If I could have ridden one horse at Cheltenham today, it would have been Mister McGoldrick. The little horse is 13 now, was running at his sixth Cheltenham Festival, and is surely the best evidence yet that racehorses like their jobs. He absolutely belted round the track in the Byrne Group Plate, jumped as brilliantly as you’d expect a horse of Sue and Harvey’s Smith to do, and just got caught for finishing speed towards the end.
He has won 14 times, including this race two years ago at 66-1, and must be the light of his owners’ lives.

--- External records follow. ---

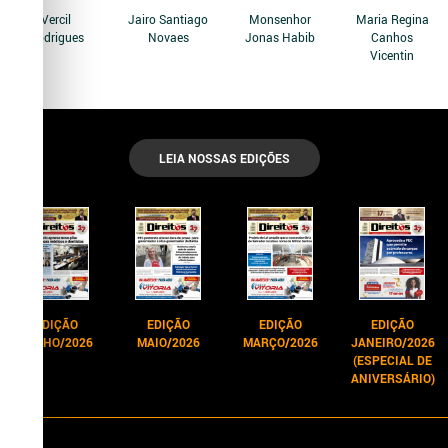
Vercil
Jairo Santiago
Monsenhor
Maria Regina
Rodrigues
Novaes
Jonas Habib
Canhos
Vicentin
LEIA NOSSAS EDIÇÕES
EDIÇÃO
EDIÇÃO
EDIÇÃO
EDIÇÃO
JUNHO/2026
MAIO/2026
MARÇO/2026
JANEIRO/2026
(ESPECIAL DE
ANIVERSÁRIO)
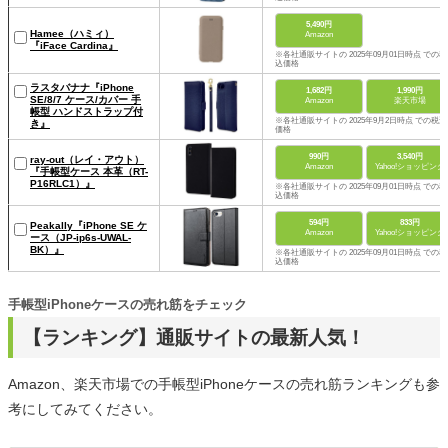
A22SPLFY2BU）』
5,490円
Hamee（ハミィ）
Amazon
『iFace Cardina』
※各社通販サイトの 2025年09月01日時点 での税
込価格
ラスタバナナ『iPhone
1,682円
1,990円
SE/8/7 ケース/カバー 手
Amazon
楽天市場
帳型 ハンドストラップ付
※各社通販サイトの 2025年9月2日時点 での税込
き』
価格
990円
3,540円
ray-out（レイ・アウト）
Amazon
Yahoo!ショッピング
『手帳型ケース 本革（RT-
P16RLC1）』
※各社通販サイトの 2025年09月01日時点 での税
込価格
594円
833円
Peakally『iPhone SE ケ
Amazon
Yahoo!ショッピング
ース（JP-ip6s-UWAL-
BK）』
※各社通販サイトの 2025年09月01日時点 での税
込価格
手帳型iPhoneケースの売れ筋をチェック
【ランキング】通販サイトの最新人気！
Amazon、楽天市場での手帳型iPhoneケースの売れ筋ランキングも参
考にしてみてください。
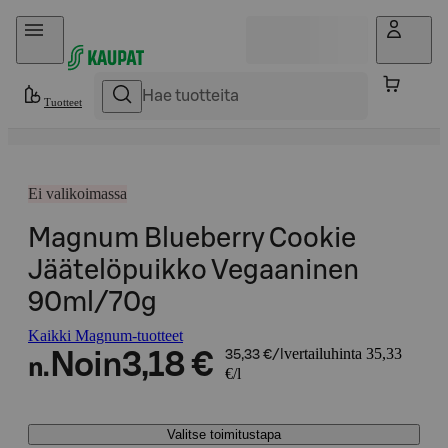
Hyppää sisältöön
Tuotteet
Ei valikoimassa
Magnum Blueberry Cookie
Jäätelöpuikko Vegaaninen
90ml/70g
Kaikki Magnum-tuotteet
vertailuhinta 35,33
Noin
3,18 €
35,33 €/l
n.
€/l
Valitse toimitustapa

He’s a front-runner, whistling off ahead of the field — imagine field mastering off him with a Leicestershire pack.
It was ladies’ day at Cheltenham — some quite ill-advised bare flesh on show, I’d stick to the woolly tights and tweed next time — and they held a ladies’ charity race to conclude the card. It was won by Orna Madden, who represented Ireland at the 1999 European Young Rider Eventing Championships in Necarne, beating Kate Doyle, who had been on the 1998 Irish team in Waregem, in a photo-finish. I’m tipping Laura Collett for next year’s race.
Paul Nicholls’ girlfriend, Georgie Browne, couldn’t manage a dream finish to her stint as Ladies’ Day Ambassador for Cheltenham. She rides Master Minded out every day at home; he’s lost his champion chaser crown, so how about a tour of the charity race circuit next year? If I were you, Georgie, I’d get Clive Smith and Paul Nicholls to sign on the dotted line tomorrow 10min after Kauto’s won the Gold Cup for them.

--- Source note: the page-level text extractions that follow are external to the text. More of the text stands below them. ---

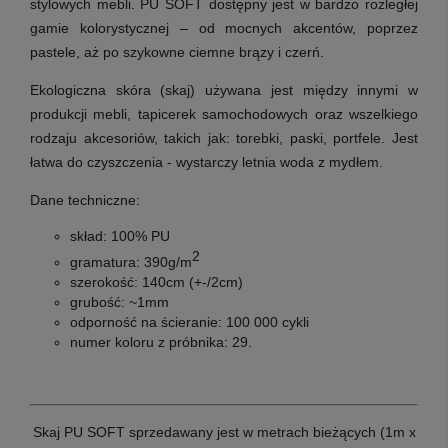
stylowych mebli. PU SOFT dostępny jest w bardzo rozległej
gamie kolorystycznej – od mocnych akcentów, poprzez
pastele, aż po szykowne ciemne brązy i czerń.
Ekologiczna skóra (skaj) używana jest między innymi w
produkcji mebli, tapicerek samochodowych oraz wszelkiego
rodzaju akcesoriów, takich jak: torebki, paski, portfele. Jest
łatwa do czyszczenia - wystarczy letnia woda z mydłem.
Dane techniczne:
skład: 100% PU
2
gramatura: 390g/m
szerokość: 140cm (+-/2cm)
grubość: ~1mm
odporność na ścieranie: 100 000 cykli
numer koloru z próbnika: 29.
Skaj PU SOFT sprzedawany jest w metrach bieżących (1m x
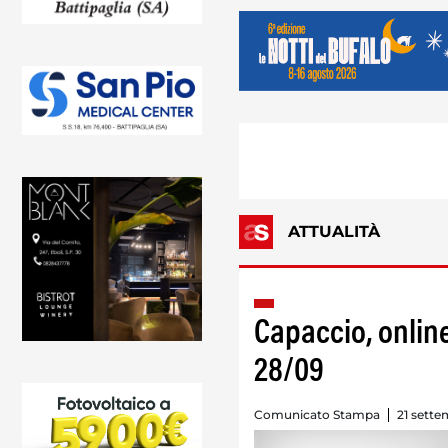
ATTUALITÀ
Capaccio, online
28/09
Comunicato Stampa
21 sette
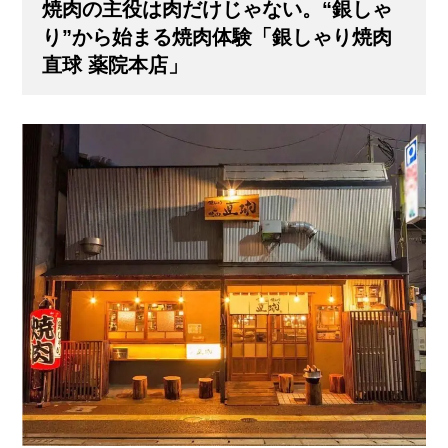
焼肉の主役は肉だけじゃない。“銀しゃ
り”から始まる焼肉体験「銀しゃり焼肉
直球 薬院本店」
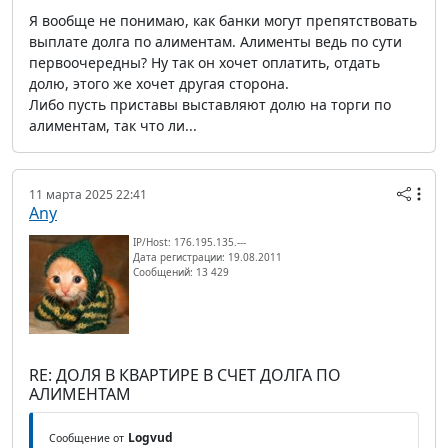
Я вообще не понимаю, как банки могут препятствовать
выплате долга по алиментам. Алименты ведь по сути
первоочередны? Ну так он хочет оплатить, отдать
долю, этого же хочет другая сторона.
Либо пусть приставы выставляют долю на торги по
алиментам, так что ли...
11 марта 2025 22:41
Any
IP/Host: 176.195.135.---
Дата регистрации: 19.08.2011
Сообщений: 13 429
RE: ДОЛЯ В КВАРТИРЕ В СЧЕТ ДОЛГА ПО
АЛИМЕНТАМ
Logvud
Сообщение от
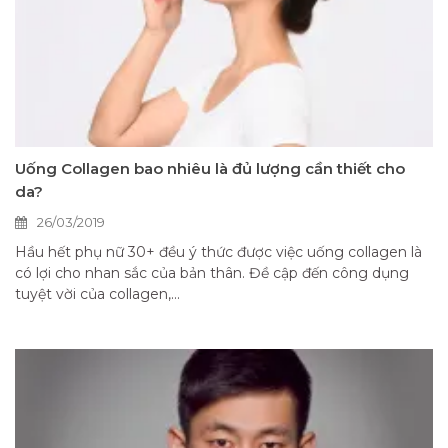
Uống Collagen bao nhiêu là đủ lượng cần thiết cho
da?
26/03/2019
Hầu hết phụ nữ 30+ đều ý thức được việc uống collagen là
có lợi cho nhan sắc của bản thân. Đề cập đến công dụng
tuyệt vời của collagen,...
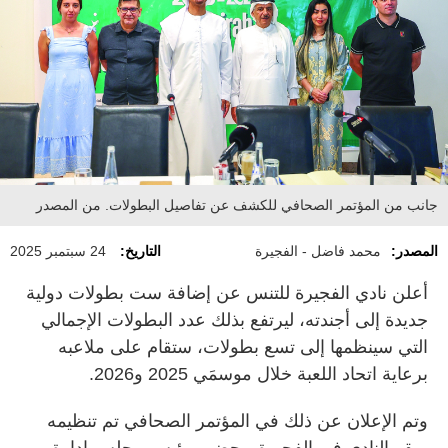
جانب من المؤتمر الصحافي للكشف عن تفاصيل البطولات. من المصدر
المصدر:
محمد فاضل - الفجيرة
التاريخ:
24 سبتمبر 2025
أعلن نادي الفجيرة للتنس عن إضافة ست بطولات دولية
جديدة إلى أجندته، ليرتفع بذلك عدد البطولات الإجمالي
التي سينظمها إلى تسع بطولات، ستقام على ملاعبه
برعاية اتحاد اللعبة خلال موسمَي 2025 و2026.
وتم الإعلان عن ذلك في المؤتمر الصحافي تم تنظيمه
بمقر النادي في الفجيرة، بحضور رئيس مجلس إدارة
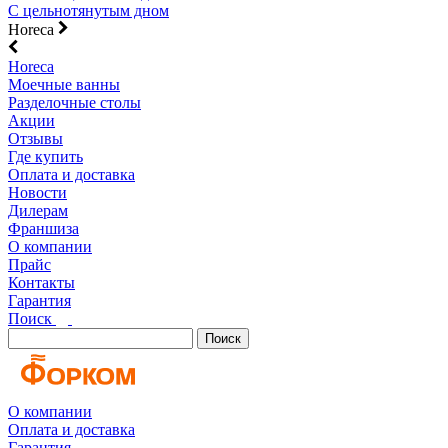
С цельнотянутым дном
Horeca
Horeca
Моечные ванны
Разделочные столы
Акции
Отзывы
Где купить
Оплата и доставка
Новости
Дилерам
Франшиза
О компании
Прайс
Контакты
Гарантия
Поиск
Поиск
О компании
Оплата и доставка
Гарантия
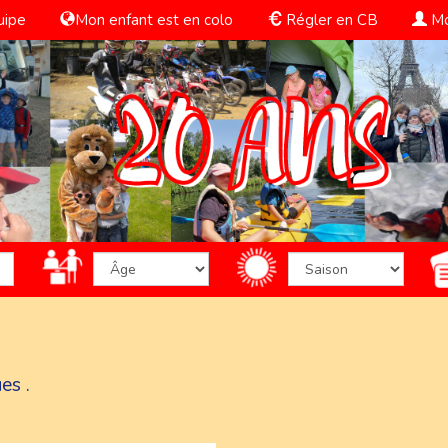
uipe
Mon enfant est en colo
Régler en CB
Mo
es .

AP McCoy looked very sore when limping off the track after falling with Song Of Songs in the fifth race. But even if he’d broken a leg he’d be walking on it — it would take amputation to stop him riding Denman tomorrow in the Gold Cup. Championship racing though it has been, this whole week has felt like a cheerleaders’ routine for the big one. Kauto, Denman — everybody’s got a view. People are arguing passionately in bars, scarves and badges proclaim allegiance, and only their trainer, Paul Nicholls, won’t declare his partiality.

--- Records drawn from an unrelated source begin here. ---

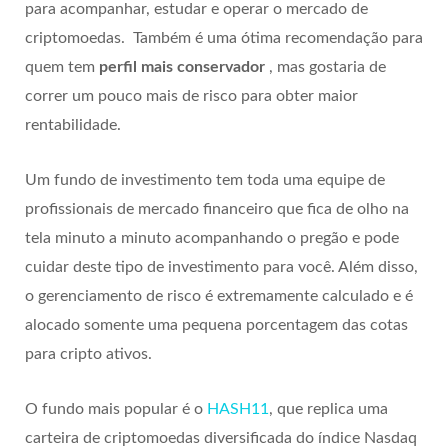
para acompanhar, estudar e operar o mercado de
criptomoedas. Também é uma ótima recomendação para
quem tem
perfil mais conservador
, mas gostaria de
correr um pouco mais de risco para obter maior
rentabilidade.
Um fundo de investimento tem toda uma equipe de
profissionais de mercado financeiro que fica de olho na
tela minuto a minuto acompanhando o pregão e pode
cuidar deste tipo de investimento para você. Além disso,
o gerenciamento de risco é extremamente calculado e é
alocado somente uma pequena porcentagem das cotas
para cripto ativos.
O fundo mais popular é o
HASH11
, que replica uma
carteira de criptomoedas diversificada do índice Nasdaq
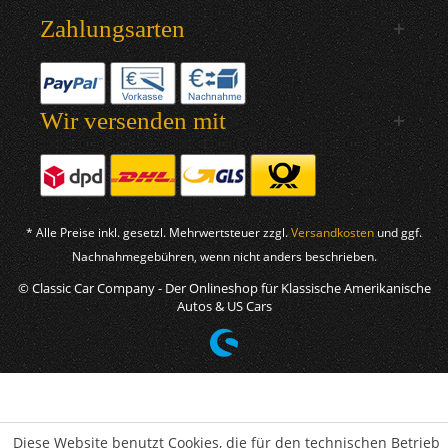
Zahlungsarten
Wir versenden mit
* Alle Preise inkl. gesetzl. Mehrwertsteuer zzgl.
Versandkosten
und ggf.
Nachnahmegebühren, wenn nicht anders beschrieben.
© Classic Car Company - Der Onlineshop für Klassische Amerikanische
Autos & US Cars
Diese Website benutzt Cookies, die für den technischen Betrieb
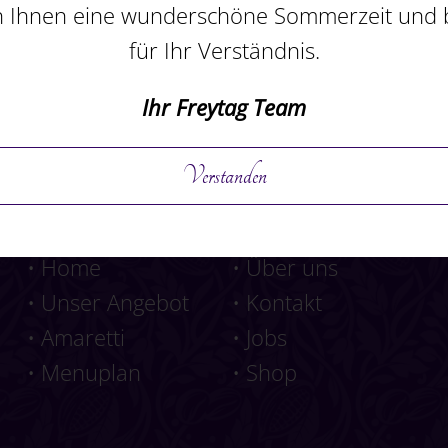
 Ihnen eine wunderschöne Sommerzeit und
für Ihr Verständnis.
Ihr Freytag Team
Verstanden
Navigation
•
Home
•
Über uns
•
Unser Angebot
•
Kontakt
•
Amaretti
•
Jobs
•
Menuplan
•
Shop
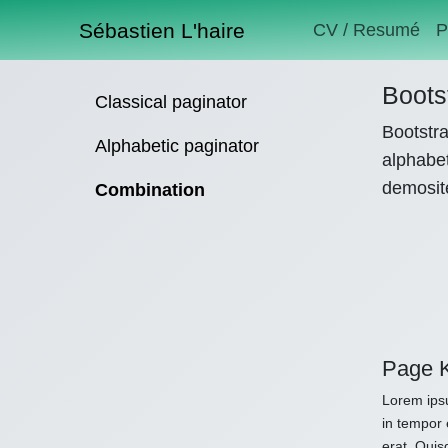
Sébastien L'haire
CV / Resumé
P
Boots
Classical paginator
Bootstra
Alphabetic paginator
alphabet
demosit
Combination
Page 
Lorem ipsu
in tempor 
erat. Quis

Denman may have slightly taken the glitter off the contest by falling at Newbury last month, but he represents the deep core of jump racing — the traditionally-bred staying chaser, owned (at least, half of him is) by a farmer from the heart of good hunting country in Somerset. I think the French-bred, versatile, flamboyant Kauto Star will win, but Denman will have a lot of fans here tomorrow. The Gold Cup score between the pair is one apiece; this is the decider. Racing fans can want nothing more than for the two of them to come to the last together and battle it out up the hill to the line. May the best horse win.